**About this exercise:** Copy the lines below that contain "Crowdfunding".

----------

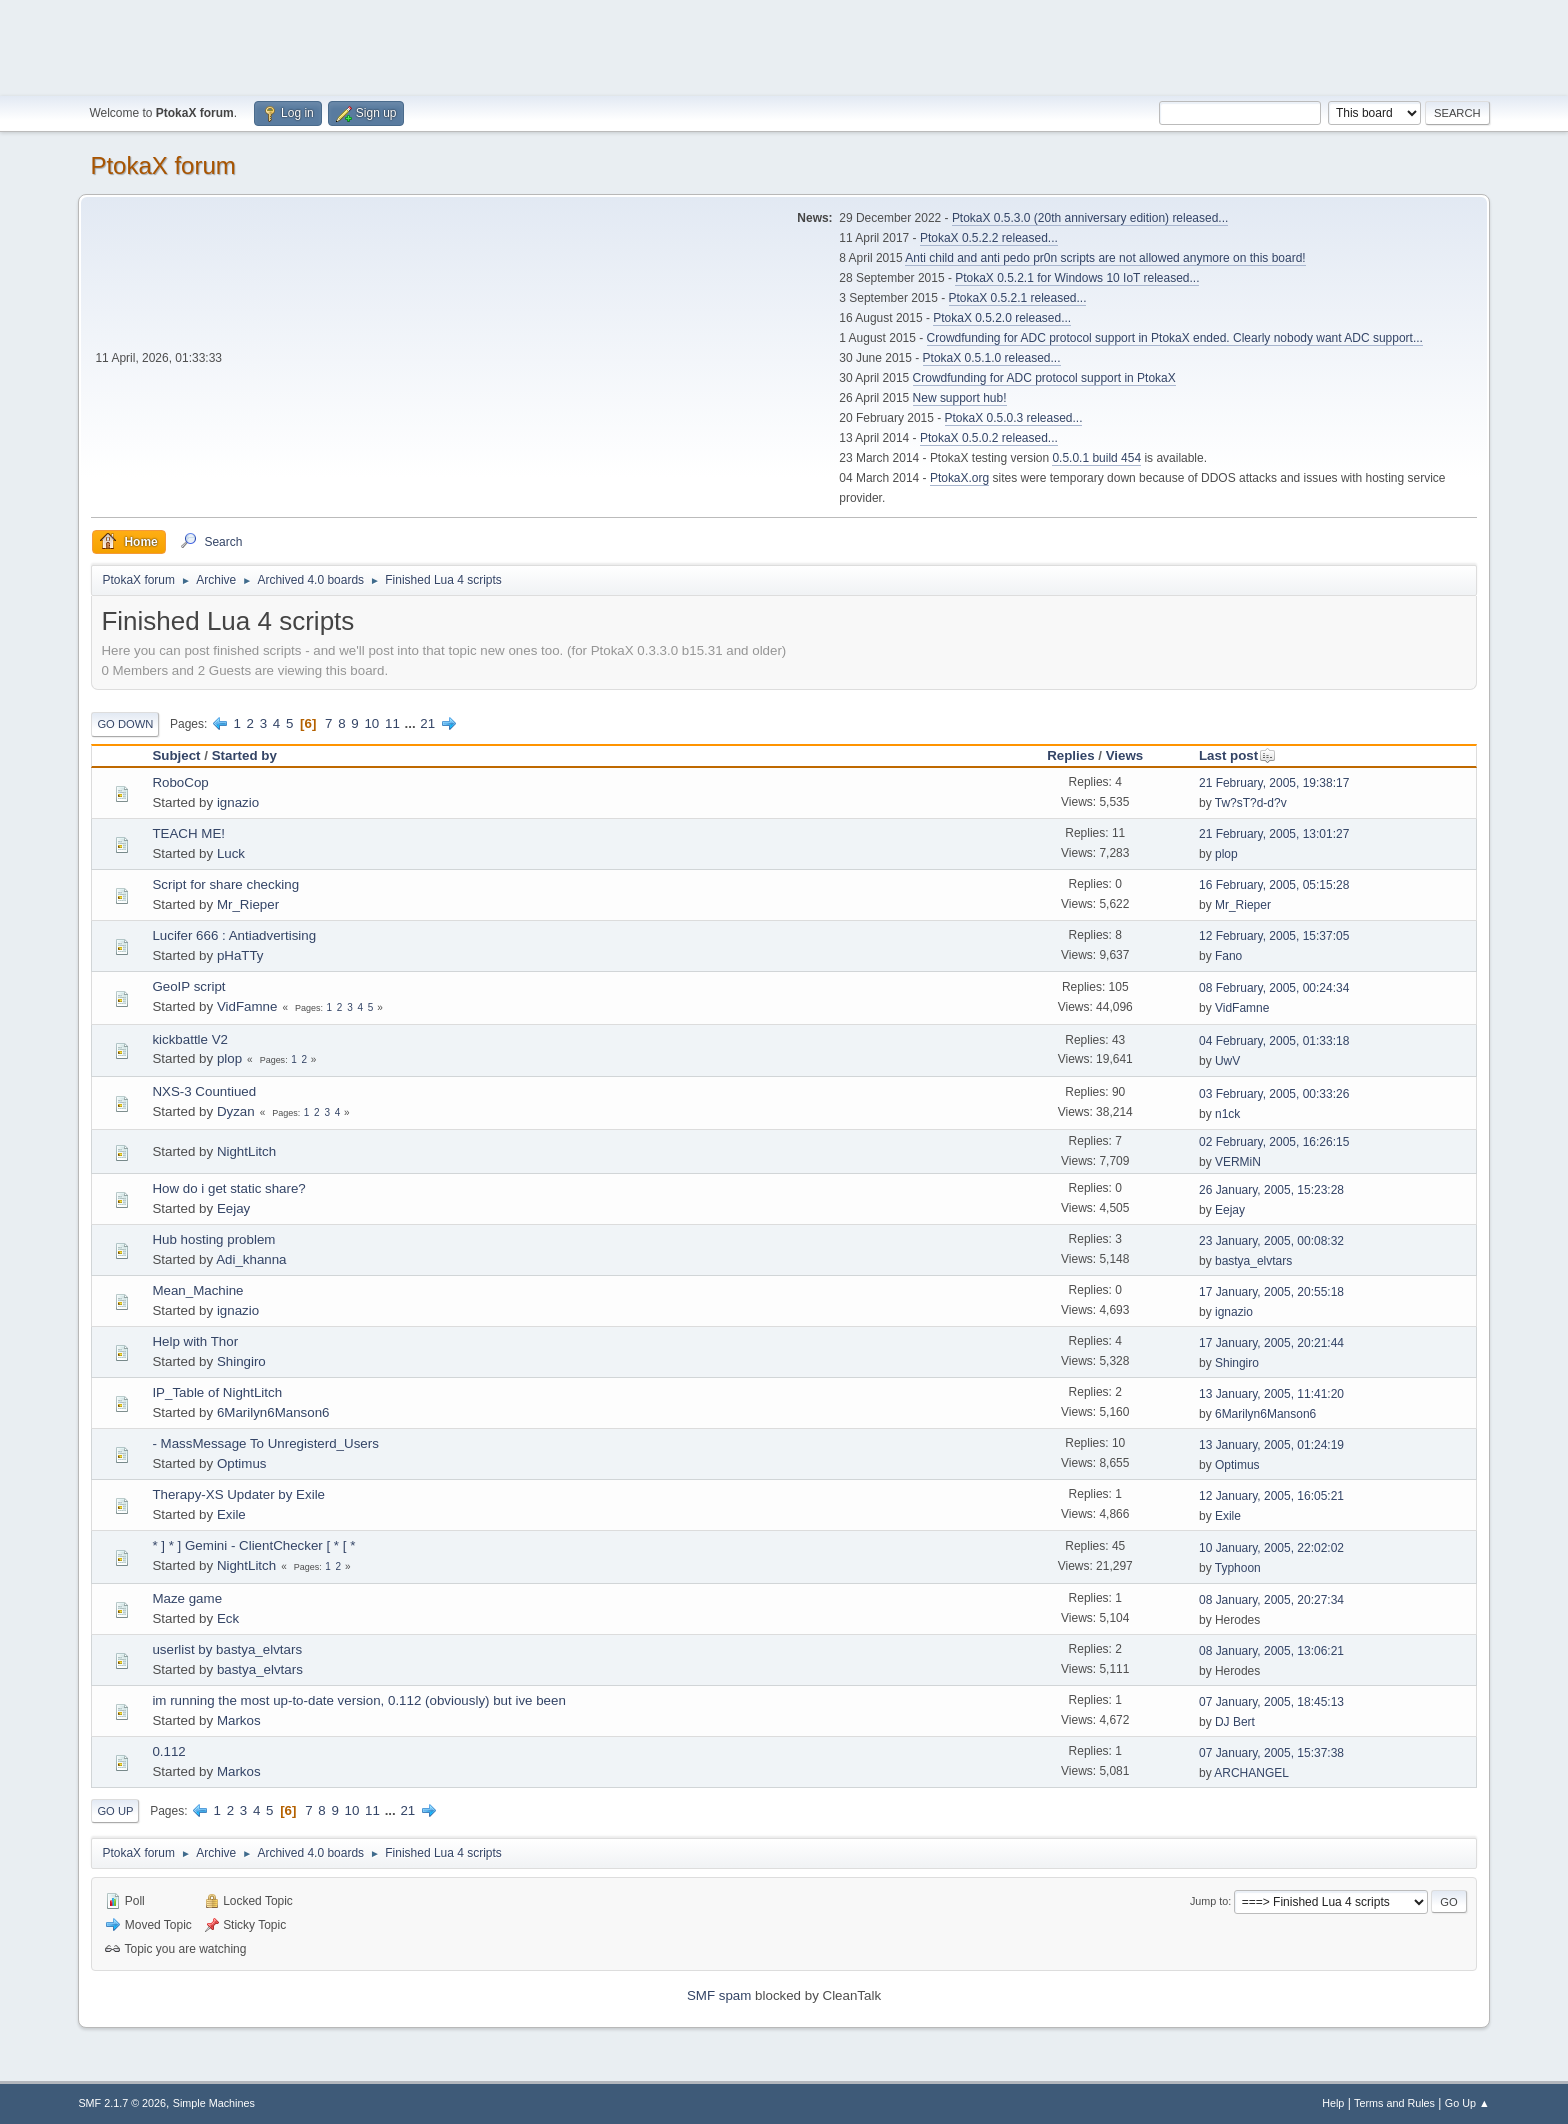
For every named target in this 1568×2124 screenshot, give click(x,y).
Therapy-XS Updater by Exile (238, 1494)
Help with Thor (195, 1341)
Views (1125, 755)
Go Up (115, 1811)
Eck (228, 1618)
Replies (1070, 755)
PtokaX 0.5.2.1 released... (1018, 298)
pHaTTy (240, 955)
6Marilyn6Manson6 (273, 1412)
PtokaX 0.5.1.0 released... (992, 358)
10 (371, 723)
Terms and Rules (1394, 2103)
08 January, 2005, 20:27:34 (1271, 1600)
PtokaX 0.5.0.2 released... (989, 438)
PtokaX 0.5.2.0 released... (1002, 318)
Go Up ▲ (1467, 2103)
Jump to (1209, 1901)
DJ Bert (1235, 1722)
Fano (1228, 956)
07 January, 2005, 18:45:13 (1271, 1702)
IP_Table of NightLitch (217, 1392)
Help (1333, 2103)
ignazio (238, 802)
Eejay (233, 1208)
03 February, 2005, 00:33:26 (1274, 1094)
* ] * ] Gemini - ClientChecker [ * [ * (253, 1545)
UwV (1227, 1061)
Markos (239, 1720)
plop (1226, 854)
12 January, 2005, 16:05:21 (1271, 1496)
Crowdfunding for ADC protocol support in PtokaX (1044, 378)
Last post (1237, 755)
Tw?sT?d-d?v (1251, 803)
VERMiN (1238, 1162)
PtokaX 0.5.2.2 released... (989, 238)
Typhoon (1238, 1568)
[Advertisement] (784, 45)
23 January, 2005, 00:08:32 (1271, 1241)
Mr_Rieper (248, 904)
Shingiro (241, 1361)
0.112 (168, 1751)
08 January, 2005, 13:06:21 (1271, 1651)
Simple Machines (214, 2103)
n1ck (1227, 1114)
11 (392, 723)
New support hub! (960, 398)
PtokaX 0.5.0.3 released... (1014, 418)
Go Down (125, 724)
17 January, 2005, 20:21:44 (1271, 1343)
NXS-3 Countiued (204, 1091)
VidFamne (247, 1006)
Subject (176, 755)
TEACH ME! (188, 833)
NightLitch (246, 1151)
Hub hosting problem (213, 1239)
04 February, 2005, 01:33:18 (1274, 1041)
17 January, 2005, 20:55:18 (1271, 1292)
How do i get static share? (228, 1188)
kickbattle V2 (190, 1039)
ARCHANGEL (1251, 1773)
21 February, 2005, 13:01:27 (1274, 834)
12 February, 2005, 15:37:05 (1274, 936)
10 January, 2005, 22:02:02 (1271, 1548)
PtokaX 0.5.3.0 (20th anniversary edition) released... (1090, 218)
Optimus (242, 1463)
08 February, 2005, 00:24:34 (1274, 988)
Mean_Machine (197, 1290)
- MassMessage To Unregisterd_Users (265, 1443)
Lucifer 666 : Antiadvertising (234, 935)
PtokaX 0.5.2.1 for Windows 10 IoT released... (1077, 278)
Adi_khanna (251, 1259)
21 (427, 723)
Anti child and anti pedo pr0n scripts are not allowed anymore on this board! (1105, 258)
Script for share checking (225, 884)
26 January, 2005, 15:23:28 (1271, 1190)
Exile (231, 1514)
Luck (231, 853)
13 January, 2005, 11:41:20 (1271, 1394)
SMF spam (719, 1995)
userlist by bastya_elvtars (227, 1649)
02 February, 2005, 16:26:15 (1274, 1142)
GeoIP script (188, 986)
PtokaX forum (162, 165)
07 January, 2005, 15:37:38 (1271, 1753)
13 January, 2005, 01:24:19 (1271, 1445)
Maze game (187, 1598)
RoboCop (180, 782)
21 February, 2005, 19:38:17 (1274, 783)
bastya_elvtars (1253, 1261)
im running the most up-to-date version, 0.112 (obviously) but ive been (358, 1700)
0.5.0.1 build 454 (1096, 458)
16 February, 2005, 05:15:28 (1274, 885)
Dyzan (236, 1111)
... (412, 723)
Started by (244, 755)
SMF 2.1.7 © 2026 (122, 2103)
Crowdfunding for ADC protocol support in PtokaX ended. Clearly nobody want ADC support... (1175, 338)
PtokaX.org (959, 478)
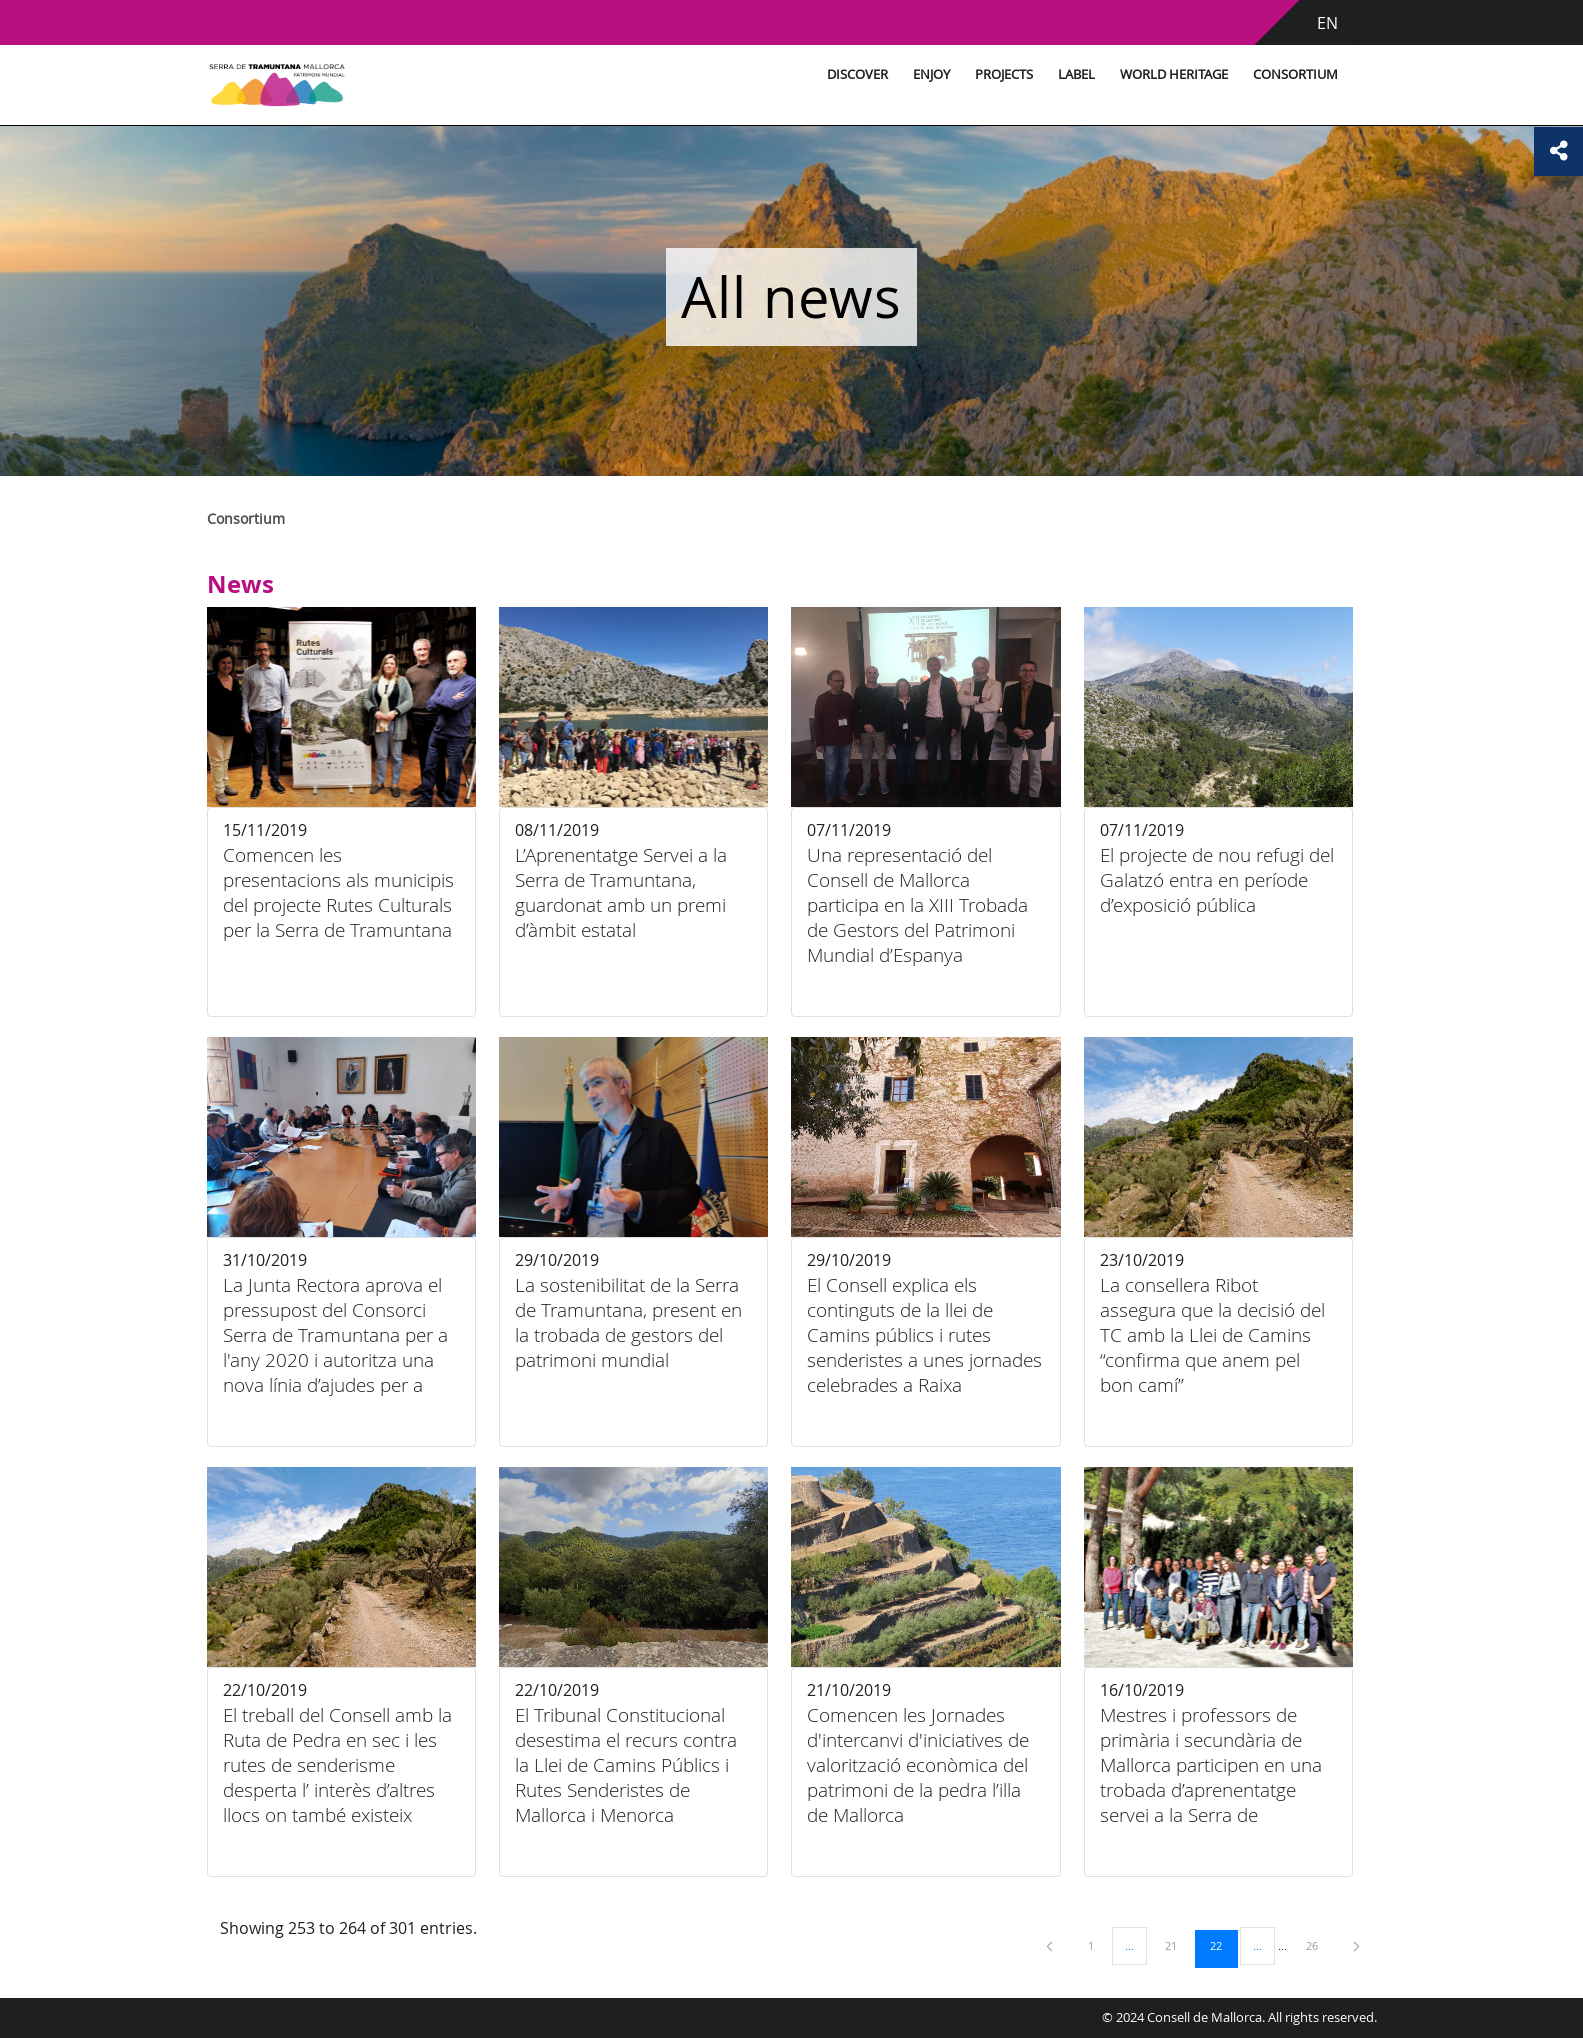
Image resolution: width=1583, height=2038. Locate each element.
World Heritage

----------

**Response area:**
Crowdfunding for ADC protocol support in PtokaX (1044, 378)
Crowdfunding for ADC protocol support in PtokaX ended. Clearly nobody want ADC support... (1175, 338)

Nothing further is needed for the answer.